Connections between models and reality
Posted by Steve Kipp on 3/9/2004
In Reply To:Connections between models and reality Posted by Mohamad Morovati on 3/6/2004
This has been an interesting discussion. I'm not sure there are hard and fast technical rules for stocks and flows aside from conceptual and unit consistency (you can't have a flow of "pollution" into the stock "water in the lake"), although many good rules of thumb have been shared here (nouns vs verbs; think about what happens when you take a picture). Mohamad, I’m not sure I agree that you can’t directly measure flows (what about wind speed, electrical or liquid currents, births or deaths per year, kilometers per hour in a car, and so on?), but I agree that there are many stocks whose flows have no common names (we name the inflow to a bank account “deposits”, but have no name in English for the inflow into the stock of “anger”, so I usually call it “increasing anger”). It would be interesting to compare how different cultures have given names to different flows!

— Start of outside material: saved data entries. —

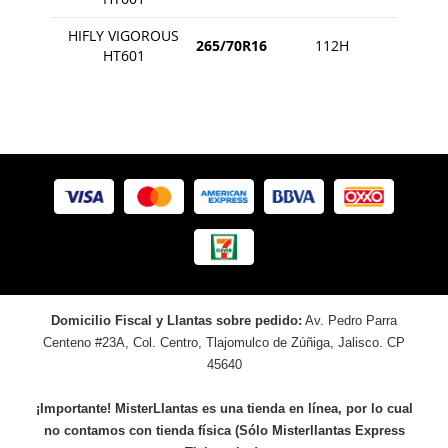
HIFLY VIGOROUS
265/70R16
112H
HT601
Domicilio Fiscal y Llantas sobre pedido:
Av. Pedro Parra
Centeno #23A, Col. Centro, Tlajomulco de Zúñiga, Jalisco. CP
45640
¡Importante! MisterLlantas es una tienda en línea, por lo cual
no contamos con tienda física (Sólo Misterllantas Express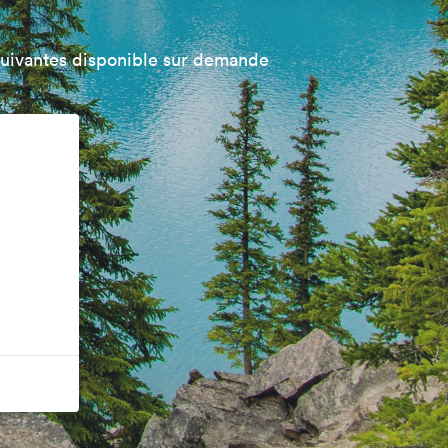
suivantes disponible sur demande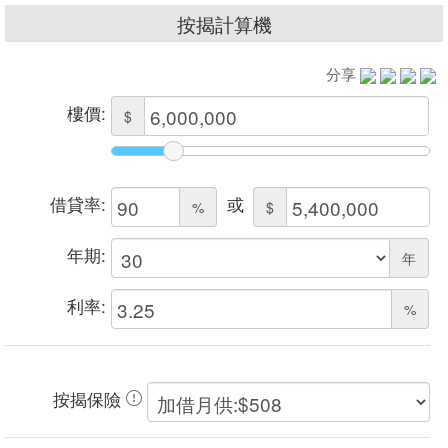
按揭計算機
分享
樓價:
$
借貸率:
或
%
$
年期:
年
利率:
%
按揭保險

I am concerned, though; if I were a Systems newbie, I think I would be a bit spooked by this discussion, we seem to be “all over the place” here. My bottom line for any stock/flow or computer simulation exercise is driven by questions of effective communication. Who are my participants? What are we trying to communicate/explore together? Do I have a mental model about a system that I want to illustrate, then explore? How will stocks and flows or computer simulation increase clarity? This helps to make decisions about the level of technical detail we wish to share. Less eye-glazing results! The level of appropriate detail is usually WAY less than I initially assume...go for “the simplicity on the other side of complexity”. Apply Occams Razor.
With k-12 students, I pretty much insist on them having an initial (VERY simple) bathtub or bank account model experience (with an animated stock and a graphical output visible simultaneously so they make the connection). Then we can have a pretty good discussion just with stock/flow mapping on the board, and perhaps do some more simulation.
Some of the most powerful examples I have seen mentioned in this thread are co2, population, debt/deficit, and AIDS. I think they are powerful applications of stocks and flows because 1)they are important 2)confusion about them reigns in society at large, and 3)just the distinction between stock and flow can help to increase the clarity of the discussion. For example, if the rate of co2 emissions goes down, the stock of co2 continues to go up, but at a slower rate...we tend to forget that most people simply don’t understand this. When the government brags about a reduction in the federal deficit, very few folks understand that the debt still goes up unless payments (outflow on the debt) were greater than the deficit (inflow) that year (not one out of 25 middle school teachers in a class I presented to recently knew this distinction!). World population “growth rates” are declining, but population is still climbing because “births per thousand” are still higher than “deaths per thousand” overall. And with AIDS in the U.S., new infection rates are dropping, but the AIDS death rate has declined due to new treatments, so the population of U.S. AIDS patients is increasing dramatically, leading to interesting problems like Lazarus syndrome. This is not true in other countries, where infection percentages can be over 40% of the population and there are currently very few treatment options available, and death rates are soaring.
And then there are the “soft variable” systems, like anger, or critical thinking. It is my mental model that we shouldn’t avoid these just because they can’t be easily measured. You can have a great stock/flow discussion with kids 10 years old that there are two ways to outflow anger through action: socially appropriate actions, which outflow anger with few negative side effects; and socially inappropriate actions, which, although they do successfully outflow anger in the short term, tend to feed back through the system to increase anger when punishments occur later in time! Then you can talk about specific examples of appropriate and inappropriate anger-decreasing actions, a very good useful discussion to have.